◆ TASK GOAL: Repeat only what appears from the line containing "装空间限制、测量方向、连接方式等。分体式" through the last line of the listing below, exactly as written.

--- --- ---

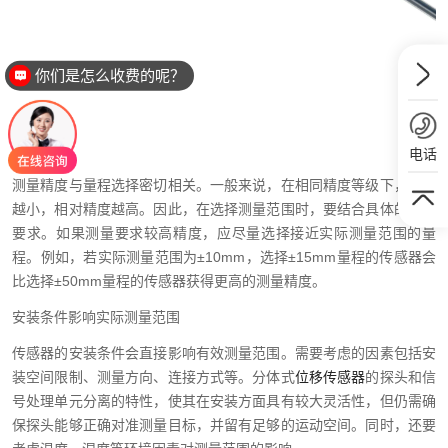
你们是怎么收费的呢？
电话
测量精度与量程选择密切相关。一般来说，在相同精度等级下，量程
越小，相对精度越高。因此，在选择测量范围时，要结合具体的精度
要求。如果测量要求较高精度，应尽量选择接近实际测量范围的量
程。例如，若实际测量范围为±10mm，选择±15mm量程的传感器会
比选择±50mm量程的传感器获得更高的测量精度。
安装条件影响实际测量范围
传感器的安装条件会直接影响有效测量范围。需要考虑的因素包括安
装空间限制、测量方向、连接方式等。分体式
位移传感器
的探头和信
号处理单元分离的特性，使其在安装方面具有较大灵活性，但仍需确
保探头能够正确对准测量目标，并留有足够的运动空间。同时，还要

--- --- ---

◆ OUTPUT OF THE EXERCISE:
装空间限制、测量方向、连接方式等。分体式
位移传感器
的探头和信
号处理单元分离的特性，使其在安装方面具有较大灵活性，但仍需确
保探头能够正确对准测量目标，并留有足够的运动空间。同时，还要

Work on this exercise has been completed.